## ----setup, include = FALSE---------------------------------------------------
knitr::opts_chunk$set(
  collapse = TRUE,
  comment = "#>"
)

## ----getPackage, eval=FALSE---------------------------------------------------
#  if (!requireNamespace("BiocManager", quietly = TRUE))
#      install.packages("BiocManager")
#   BiocManager::install("cicero")

## ----eval = FALSE-------------------------------------------------------------
#  BiocManager::install(cole-trapnell-lab/cicero)
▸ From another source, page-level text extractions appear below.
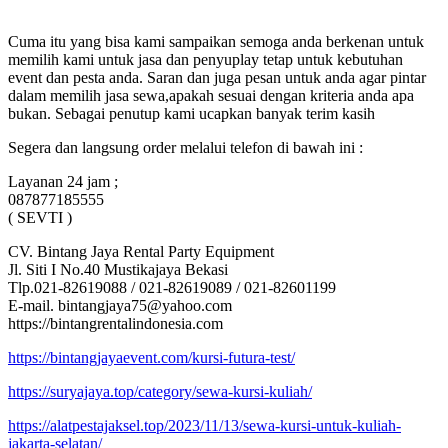
Cuma itu yang bisa kami sampaikan semoga anda berkenan untuk
memilih kami untuk jasa dan penyuplay tetap untuk kebutuhan
event dan pesta anda. Saran dan juga pesan untuk anda agar pintar
dalam memilih jasa sewa,apakah sesuai dengan kriteria anda apa
bukan. Sebagai penutup kami ucapkan banyak terim kasih
Segera dan langsung order melalui telefon di bawah ini :
Layanan 24 jam ;
087877185555
( SEVTI )
CV. Bintang Jaya Rental Party Equipment
Jl. Siti I No.40 Mustikajaya Bekasi
Tlp.021-82619088 / 021-82619089 / 021-82601199
E-mail. bintangjaya75@yahoo.com
https://bintangrentalindonesia.com
https://bintangjayaevent.com/kursi-futura-test/
https://suryajaya.top/category/sewa-kursi-kuliah/
https://alatpestajaksel.top/2023/11/13/sewa-kursi-untuk-kuliah-
jakarta-selatan/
## ----Load, message=FALSE------------------------------------------------------
 library(cicero)

## -----------------------------------------------------------------------------
data(cicero_data)

## ----eval=TRUE----------------------------------------------------------------
input_cds <- make_atac_cds(cicero_data, binarize = TRUE)

## ----eval=TRUE----------------------------------------------------------------
set.seed(2017)
input_cds <- detectGenes(input_cds)
input_cds <- estimateSizeFactors(input_cds)
input_cds <- reduceDimension(input_cds, max_components = 2, num_dim=6,
                        reduction_method = 'tSNE', norm_method = "none")

## ----eval=FALSE---------------------------------------------------------------
#  tsne_coords <- t(reducedDimA(input_cds))
#  row.names(tsne_coords) <- row.names(pData(input_cds))
#  cicero_cds <- make_cicero_cds(input_cds, reduced_coordinates = tsne_coords)

## ----eval=FALSE---------------------------------------------------------------
#  data("human.hg19.genome")
#  sample_genome <- subset(human.hg19.genome, V1 == "chr18")
#  sample_genome$V2[1] <- 10000000
#  conns <- run_cicero(cicero_cds, sample_genome, sample_num = 2) # Takes a few minutes to run
#  head(conns)

## ----fig.width = 7, fig.height = 4, fig.align='center', eval=FALSE------------
#  data(gene_annotation_sample)
#  plot_connections(conns, "chr18", 8575097, 8839855,
#                   gene_model = gene_annotation_sample,
#                   coaccess_cutoff = .25,
#                   connection_width = .5,
#                   collapseTranscripts = "longest" )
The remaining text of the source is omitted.